Sunday, March 6, 2016

Alan Leder's Photographs of "El Cemeterio de San Miguel de Allende"

Alan Leder has been a known fixture in the Chicago art scene for over two decades - as an educator, arts administrator and more recently known as an artist - photographer. Leder debuted a series of photographs last fall at Benedictine University. The work was from a series he has been working on for several years where he has gone to the city cemetery in San Miguel de Allende in Mexico to observe and photograph the nichos and other funerary art.
Leder's intention was to photograph these very personal family remembrances of departed loved ones. What he found were wonderfully unique nichos (a literal square box opening in a wall of niches where a person's remains could be placed for burial. They are often plastered over with cement and then ornamented with paintings photographs and carvings, then adorned with flowers and other mementos of the departed.) These artistic touches are endearing, and sometimes boastful of the departed person's personality. One person was a tap dancer and had a pair of shoes cast and placed onto his nicho. Another person had a photographs of a father and son who had been killed placed together. Flowers and other adornments grace these mini-shrines. Sometime using real flowers, but often using fake ones so they would never wither and would always look fresh.

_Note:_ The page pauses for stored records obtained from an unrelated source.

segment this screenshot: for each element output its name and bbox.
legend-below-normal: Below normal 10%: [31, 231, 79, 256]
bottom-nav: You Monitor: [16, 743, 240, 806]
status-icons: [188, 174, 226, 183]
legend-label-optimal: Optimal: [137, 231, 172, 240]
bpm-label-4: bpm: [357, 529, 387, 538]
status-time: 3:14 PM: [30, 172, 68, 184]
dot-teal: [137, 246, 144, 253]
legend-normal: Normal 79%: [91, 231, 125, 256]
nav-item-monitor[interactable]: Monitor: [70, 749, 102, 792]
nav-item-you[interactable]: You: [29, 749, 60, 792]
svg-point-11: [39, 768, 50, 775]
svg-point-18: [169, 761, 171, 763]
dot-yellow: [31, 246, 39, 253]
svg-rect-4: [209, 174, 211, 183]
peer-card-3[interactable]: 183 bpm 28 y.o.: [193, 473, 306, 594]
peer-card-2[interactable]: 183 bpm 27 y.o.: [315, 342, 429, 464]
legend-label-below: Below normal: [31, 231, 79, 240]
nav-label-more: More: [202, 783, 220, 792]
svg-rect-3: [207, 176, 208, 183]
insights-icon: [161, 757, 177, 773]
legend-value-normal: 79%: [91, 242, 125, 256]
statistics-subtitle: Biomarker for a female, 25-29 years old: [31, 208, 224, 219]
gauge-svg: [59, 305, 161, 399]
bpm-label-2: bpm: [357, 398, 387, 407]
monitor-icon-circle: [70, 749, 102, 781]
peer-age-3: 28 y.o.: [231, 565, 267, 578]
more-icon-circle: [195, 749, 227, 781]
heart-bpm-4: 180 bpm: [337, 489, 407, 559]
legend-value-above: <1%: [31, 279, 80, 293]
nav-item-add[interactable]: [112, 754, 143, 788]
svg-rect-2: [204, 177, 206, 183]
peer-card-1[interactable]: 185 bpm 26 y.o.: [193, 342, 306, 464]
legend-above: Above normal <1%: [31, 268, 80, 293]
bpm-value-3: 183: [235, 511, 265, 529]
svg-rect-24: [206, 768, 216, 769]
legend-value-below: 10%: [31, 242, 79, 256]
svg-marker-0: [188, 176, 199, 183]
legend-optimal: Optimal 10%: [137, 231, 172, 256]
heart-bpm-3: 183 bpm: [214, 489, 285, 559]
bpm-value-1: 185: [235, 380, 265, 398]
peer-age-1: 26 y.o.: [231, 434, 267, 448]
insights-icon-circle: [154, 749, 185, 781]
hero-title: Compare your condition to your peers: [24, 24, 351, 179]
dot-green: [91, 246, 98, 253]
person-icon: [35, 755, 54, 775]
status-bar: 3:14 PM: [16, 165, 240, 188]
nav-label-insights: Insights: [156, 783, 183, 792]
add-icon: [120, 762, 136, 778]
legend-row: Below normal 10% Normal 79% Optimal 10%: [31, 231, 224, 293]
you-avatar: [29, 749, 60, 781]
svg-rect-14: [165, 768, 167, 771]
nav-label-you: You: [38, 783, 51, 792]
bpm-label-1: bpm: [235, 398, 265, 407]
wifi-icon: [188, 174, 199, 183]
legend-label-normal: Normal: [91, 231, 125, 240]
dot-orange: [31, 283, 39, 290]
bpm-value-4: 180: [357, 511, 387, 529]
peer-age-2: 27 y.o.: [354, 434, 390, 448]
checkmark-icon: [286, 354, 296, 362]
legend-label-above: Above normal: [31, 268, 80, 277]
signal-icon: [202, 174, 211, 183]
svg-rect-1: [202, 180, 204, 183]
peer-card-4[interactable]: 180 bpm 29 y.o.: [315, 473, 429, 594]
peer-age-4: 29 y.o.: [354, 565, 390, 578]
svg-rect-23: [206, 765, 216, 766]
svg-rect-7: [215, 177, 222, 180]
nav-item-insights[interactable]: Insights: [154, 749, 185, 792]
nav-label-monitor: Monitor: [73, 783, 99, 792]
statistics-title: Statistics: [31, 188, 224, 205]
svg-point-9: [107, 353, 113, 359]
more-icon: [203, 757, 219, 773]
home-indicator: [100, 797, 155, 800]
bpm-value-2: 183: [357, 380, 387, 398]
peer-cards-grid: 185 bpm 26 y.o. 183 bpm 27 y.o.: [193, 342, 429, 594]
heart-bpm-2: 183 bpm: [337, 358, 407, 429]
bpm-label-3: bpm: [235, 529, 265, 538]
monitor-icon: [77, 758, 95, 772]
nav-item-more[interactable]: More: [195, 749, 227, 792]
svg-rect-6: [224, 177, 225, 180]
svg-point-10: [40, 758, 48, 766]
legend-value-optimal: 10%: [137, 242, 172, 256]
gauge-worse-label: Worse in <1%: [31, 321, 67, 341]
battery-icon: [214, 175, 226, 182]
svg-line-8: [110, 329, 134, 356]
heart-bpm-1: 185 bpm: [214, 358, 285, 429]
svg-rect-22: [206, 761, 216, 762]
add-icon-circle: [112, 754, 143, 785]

Some of the cemetery pieces are small boxes with glass coverings. There are pictures of the departed within them, along with flowers as seen above, but sometimes they contain toys for a child who has died. The poignancy of these pieces is palpable. Leder has been to the cemeterio several years now, and he sometimes retakes pictures of nichos he took before as the family has come back and attended or updated their adornments. They become a record of attentiveness to their ancestors in a culture that worships their ancestors on All Saints Day and Day of the Dead celebrations all over the country. Leder has chosen this place to document San Miguel's ancestor repository and the folk art traditions associated with death. The series promises to grow as he continues to explore the cemeterios of San Miguel and Mexico.